Seul un soutien populaire global et massif peut générer "l’électrochoc" démocratique qui durablement crédibilisera aux yeux de tous l’émergence d’une authentique union de l’Europe, fusionnée aux Européens eux-mêmes..
J’ai souvenance de ces mêmes débats et suppliques dans le désert des années cinquante et soixante, lorsque je publiais les premiers écrits sur le "néologisme politique " de "supranationalité" ! Il s’agissait alors d’anticiper. La supranationalité est devenue vitale aujourd’hui, face à une donne radicalement différente et multipolaire.
Ceux qui critiquent à juste titre les eurocraties opaques doivent enfin se manifester massivement lorsque l’occasion leur en est donnée ; sinon ils se font les fossoyeurs de leurs propres tombes. La bonne volonté et les efforts de dirigeants, aussi motivés fussent-ils, ne suffit pas. Les progrès institutionnels de l’Europe exigent l’abandon des inhibations coupables de l’électorat. Le masochisme politique ne mène qu’à la passivité et à l’aliénation. La démocratie est un processus en continu, elle ne consiste pas à montrer du doigt tous azimuts, durant les "récréations" !
"Aux urnes citoyens" ! Les tenants du "vas-y à ma place" et du "de toutes façon ça ne sert à rien !" sont les complices de leur propre perte ainsi que de celle de la collectivité européenne qui crie famine pour sa démocratie ainsi anémiée ! Plus qu’à d’autres régions d’Europe et du monde, l’Union européenne nous a donné des atouts d’exemplarité que nous ne saurions mépriser et gâcher ! La liberté n’est jamais théorique, elle est un processus au long cours auquel nous aurons dans quelques jours l’occasion de donner un souffle historique nouveau.
Même une Amérique nouvelle et novatrice ne peut se passer d’ une chambre de résonnance européenne et internationale. Barak Obama, en se rendant à Paris puis au Caire notamment, le sait. Ce tango là se danse à plusieurs couples à l’unisson, si possible ! Or, là aussi les chorégraphies sont encore incertaines, on l’a vu hier à Jérusalem et à Ramallah ; on risque de le voir demain au Caire et à Ryad sur fond de troubles-fêtes à Téhéran à Pyong-Yang ou au Pakistan, un pays dont les ambiguités conjuguées pèsent lourd..
Dans un contexte mondialisé, l’émergence d’une nouvelle "internationale" de terroristes et de " trouble-fête" pose un véritable problème de gestion collective !

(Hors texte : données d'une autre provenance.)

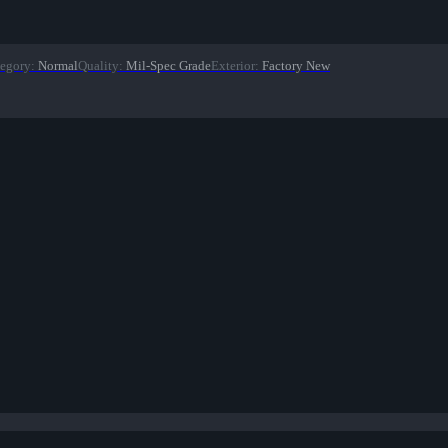
egory
:
Normal
Quality
:
Mil-Spec Grade
Exterior
:
Factory New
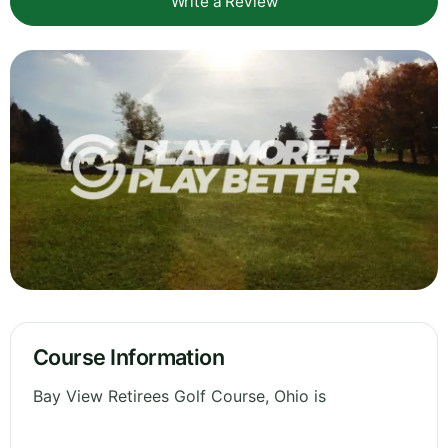
Write a Review
Course Information
Bay View Retirees Golf Course, Ohio is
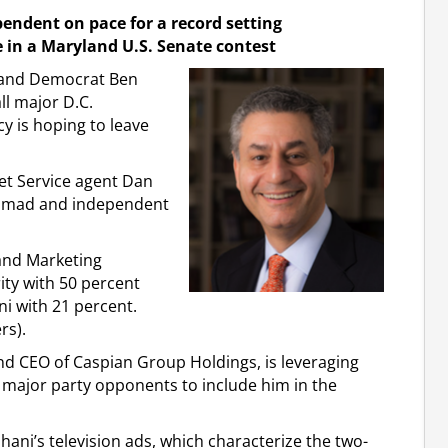
ndent on pace for a record setting
 in a Maryland U.S. Senate contest
yland Democrat Ben
ll major D.C.
y is hoping to leave
ret Service agent Dan
Ahmad and independent
and Marketing
ity with 50 percent
i with 21 percent.
rs).
d CEO of Caspian Group Holdings, is leveraging
wo major party opponents to include him in the
hani’s television ads, which characterize the two-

La mise en forme d’une "partition" internationale faite d’autant de points d’exclamation que d’interrogation n’en facilite ni la lecture ni la compréhension. L’Union européenne doit aujourd’hui pouvoir constituer un corps d’harmonie, sinon fédérateur au niveau international,tout au moins à la fois crédible et audible pour tous. Chacun,dirigeant et citoyen doit y contribuer. L’Europe ne saurait demeurer une sorte de brocante, même de luxe ! Elle ne peut évoluer sans l’écho des peuples souverains ; or il n’est point d’écho dans le silence ou dans le vide des isoloirs. Il n’est pas davantage de souveraineté dans le mutisme et dans la multiplication des torpeurs.